* **YOUR INSTRUCTIONS**: Could you return, exactly as written, every line from the one containing "with the registrant or client" through the last line of the entries below, leaving out the pictures?

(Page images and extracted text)
──────────────────────────────

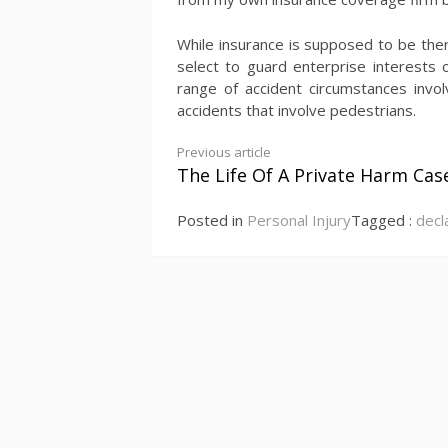
While insurance is supposed to be there
select to guard enterprise interests 
range of accident circumstances invol
accidents that involve pedestrians.
Continue
Previous article
The Life Of A Private Harm Cas
Reading
Posted in
Personal Injury
Tagged :
decl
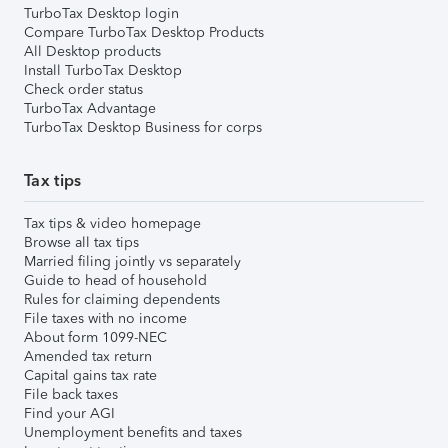
TurboTax Desktop login
Compare TurboTax Desktop Products
All Desktop products
Install TurboTax Desktop
Check order status
TurboTax Advantage
TurboTax Desktop Business for corps
Tax tips
Tax tips & video homepage
Browse all tax tips
Married filing jointly vs separately
Guide to head of household
Rules for claiming dependents
File taxes with no income
About form 1099-NEC
Amended tax return
Capital gains tax rate
File back taxes
Find your AGI
Unemployment benefits and taxes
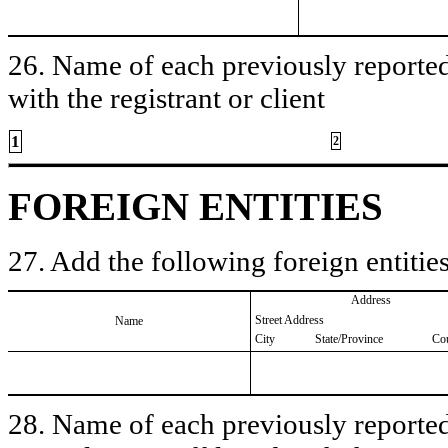
26. Name of each previously reported 
with the registrant or client
1
2
FOREIGN ENTITIES
27. Add the following foreign entities
Address
Street Address
Name
City
State/Province
Co
28. Name of each previously reported 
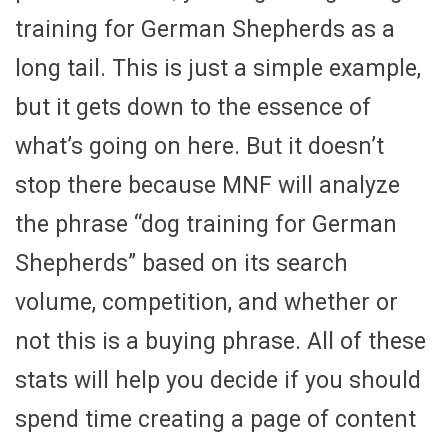
training for German Shepherds as a
long tail. This is just a simple example,
but it gets down to the essence of
what’s going on here. But it doesn’t
stop there because MNF will analyze
the phrase “dog training for German
Shepherds” based on its search
volume, competition, and whether or
not this is a buying phrase. All of these
stats will help you decide if you should
spend time creating a page of content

──────────────────────────────

* **REPLY**:
with the registrant or client
1
2
FOREIGN ENTITIES
27. Add the following foreign entities
Address
Street Address
Name
City
State/Province
Co
28. Name of each previously reported 
training for German Shepherds as a
long tail. This is just a simple example,
but it gets down to the essence of
what’s going on here. But it doesn’t
stop there because MNF will analyze
the phrase “dog training for German
Shepherds” based on its search
volume, competition, and whether or
not this is a buying phrase. All of these
stats will help you decide if you should
spend time creating a page of content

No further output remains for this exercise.